Was 2020 a year to remember or a year to forget? Most of us would say the latter. It’s easy to find the downsides in 2020, harder to find the upsides, especially if grief has become personal. But many have also made big transitions in their lives: got married, changed jobs, received their exam results, started school, college or university, even started new dynamic businesses in response to the year’s challenges.

For those of us with a lifetime behind us, one year out of many might be OK to regard as just a year that has drifted by, keeping safe in our bunkers. For our four grandsons, 2020 was between a quarter and an eighth of their lives.

Looking forward, 2021 is full of hope, as vaccines get rolled out, tinged with worry, perhaps, as new variants emerge, but there is no doubt that amazing progress has been made. Progress that would not have been possible without a positive attitude from our best talent engaging in research programmes to find vaccines that work, inventing new medical devices to help treat patients, providing new ways to connect people digitally, or solving logistical issues and problems to keep economies moving.
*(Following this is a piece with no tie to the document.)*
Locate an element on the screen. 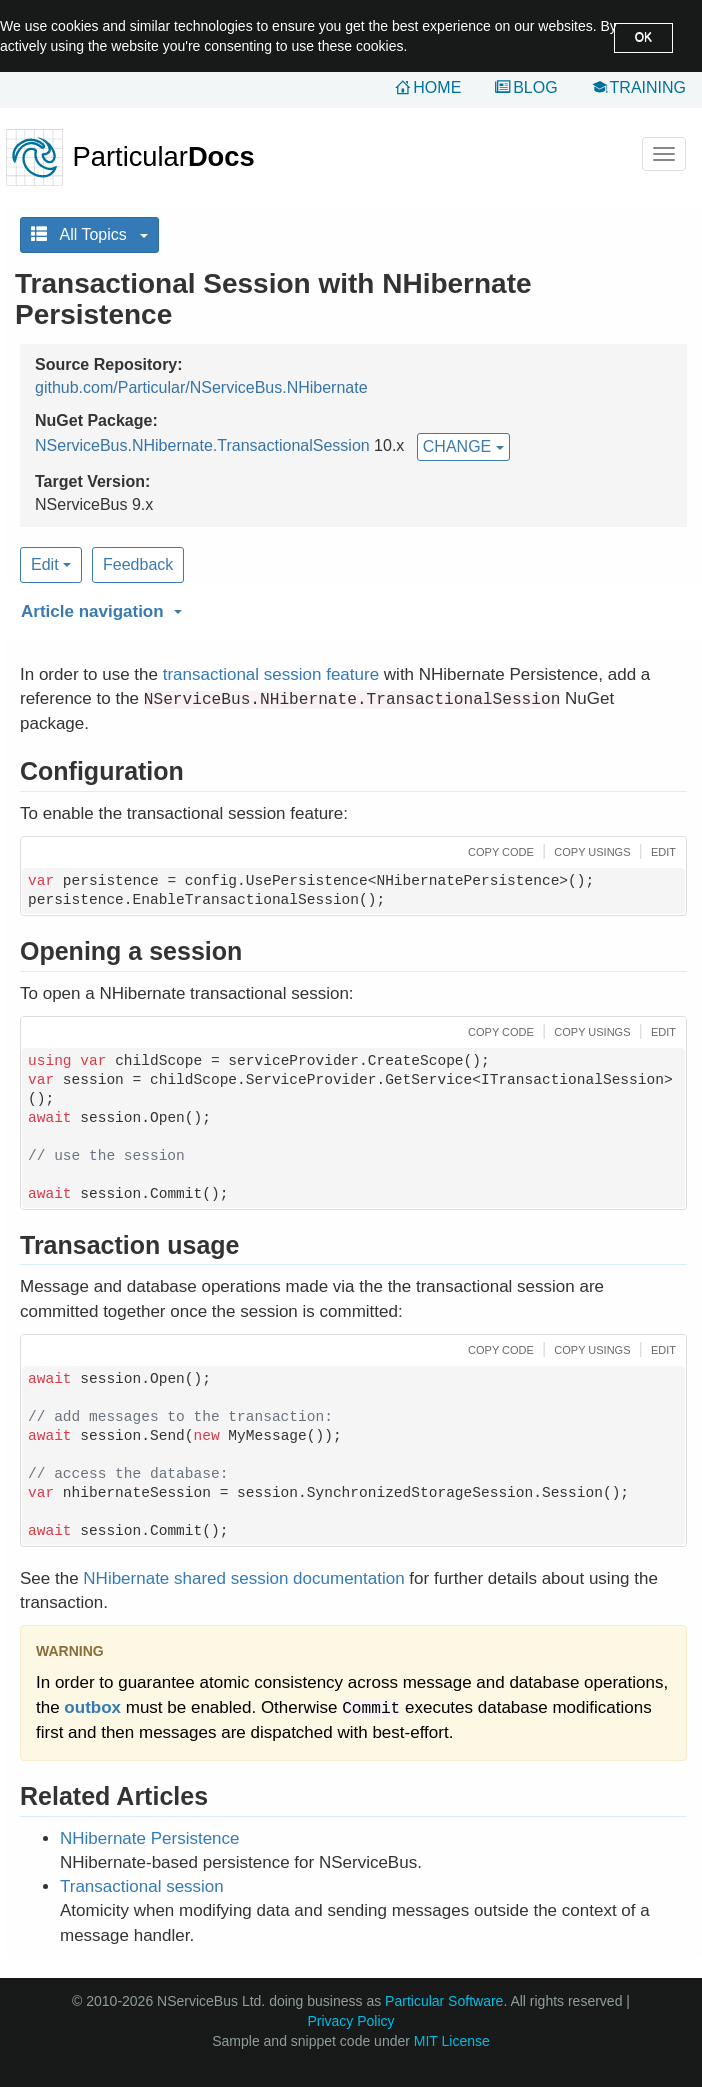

The practical appliance of science to better understand and address real world issues has shown us that positive action is a far better response than passive acceptance. And that is why engineers have made an impact.
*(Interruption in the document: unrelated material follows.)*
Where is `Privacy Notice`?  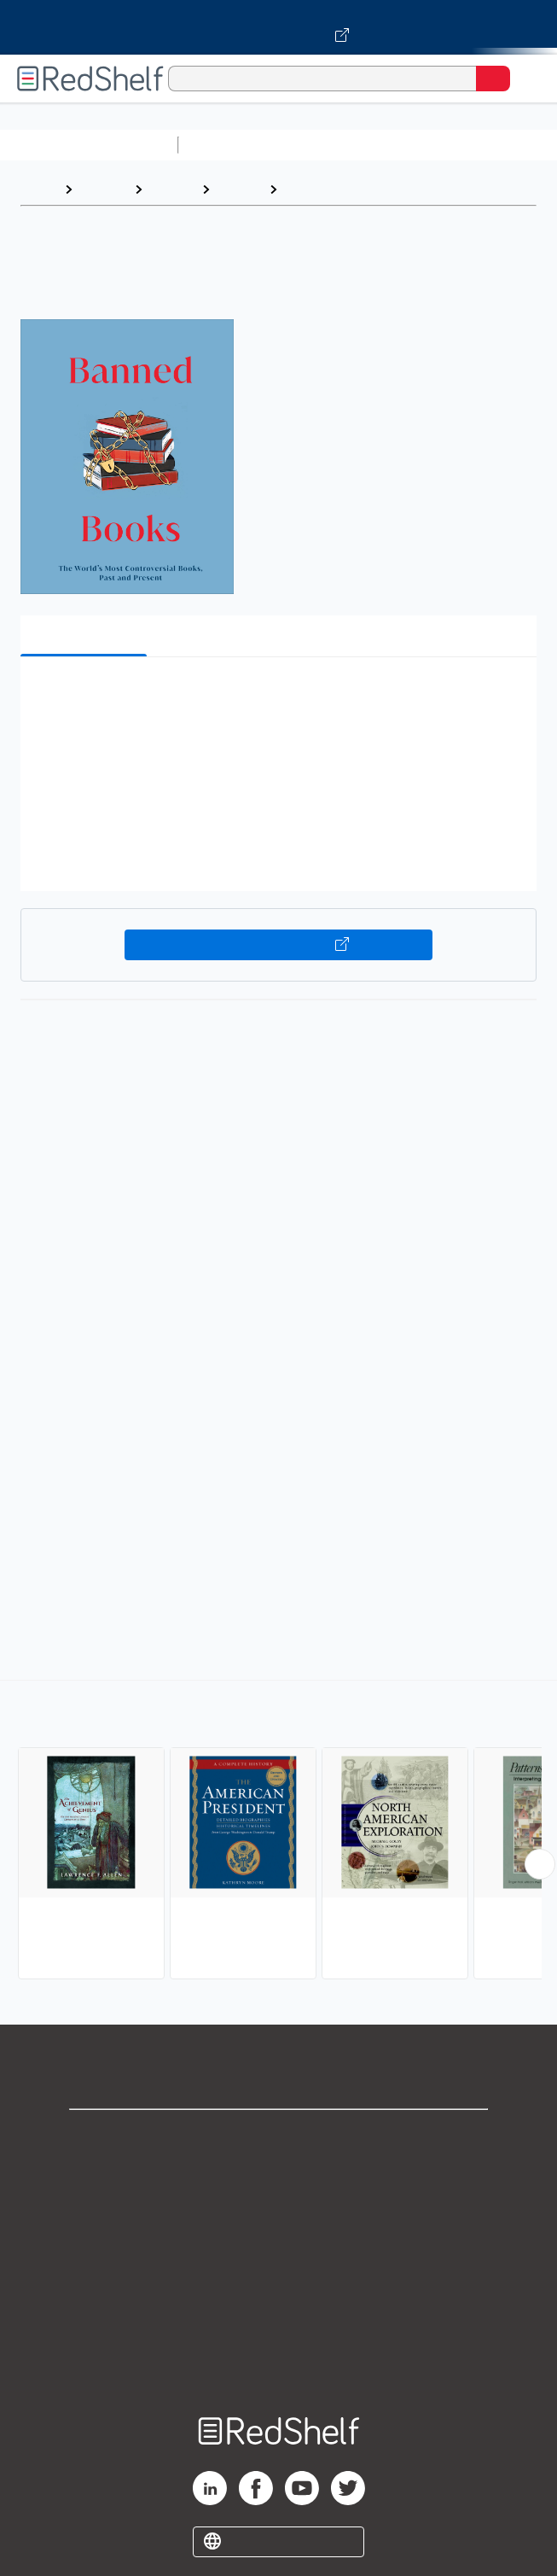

But as I said in a blog in July: “The Covid-19 world will be different. But the planet-sized risk of climate change has not gone away. We need to use our thought leadership and our networking to help to make a better, smarter world with no increased risk to life – not just in the short term, but in the very, very long term.” If there is a message from 2020, it is that we have not only to put Covid-19 behind us, but to deal with Climate Change and its consequences, and for us not to forget that even greater existential threat.

Who is going to help us provide solutions? In whom should we invest to preserve the futures for our grandchildren? If you do have more spare time over the Christmas holiday, I strongly recommend listening to Mark Carney’s 2020 Reith Lectures on the BBC. In his fourth and final lecture, he identifies three essential challenges that we need to conquer for a successful future: engineering, political and financial. What a superb endorsement of the value of engineers and engineering. And what a heavy responsibility. Associated with these challenges is his call for a fundamental redefinition of value in our societies to “resilience, solidarity and sustainability”; and redefining value is a political, corporate but also a personal issue.

If there is anything positive about 2020, perhaps it might be that we have re-examined our personal definitions of value in the face of an existential threat: we should know now what REALLY matters to us; the faith and the beliefs that we hold to be true, and the ethical principles that guide us. And if we have made a positive redefinition, or a reinforcement, of our values to align with resilience, solidarity and sustainability, we are well on the way to engineering our better future.

May that we can all make a positive difference, in some way, in 2021.